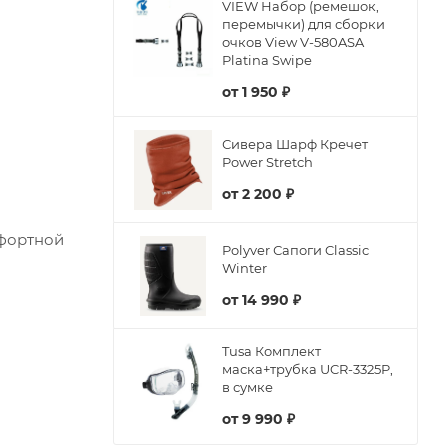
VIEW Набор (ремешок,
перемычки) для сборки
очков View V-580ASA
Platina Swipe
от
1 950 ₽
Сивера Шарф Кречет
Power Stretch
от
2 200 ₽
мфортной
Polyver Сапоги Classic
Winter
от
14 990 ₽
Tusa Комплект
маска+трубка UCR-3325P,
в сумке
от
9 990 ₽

#####

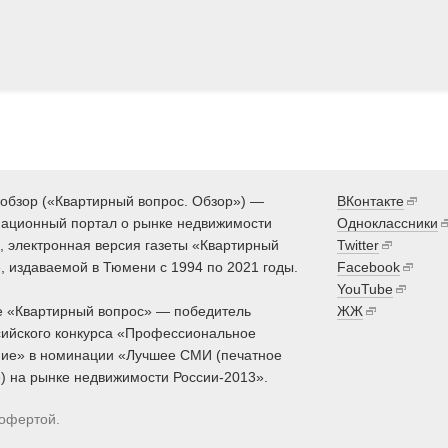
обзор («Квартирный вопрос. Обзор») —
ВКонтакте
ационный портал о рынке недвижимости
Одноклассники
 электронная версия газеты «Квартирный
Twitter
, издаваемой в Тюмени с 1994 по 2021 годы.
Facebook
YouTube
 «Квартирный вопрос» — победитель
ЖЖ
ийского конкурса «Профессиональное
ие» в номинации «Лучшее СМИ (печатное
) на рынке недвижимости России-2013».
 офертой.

#####

Scan the data, and report each line that uses the word "Квартирный".

обзор («Квартирный вопрос. Обзор») —
 электронная версия газеты «Квартирный
 «Квартирный вопрос» — победитель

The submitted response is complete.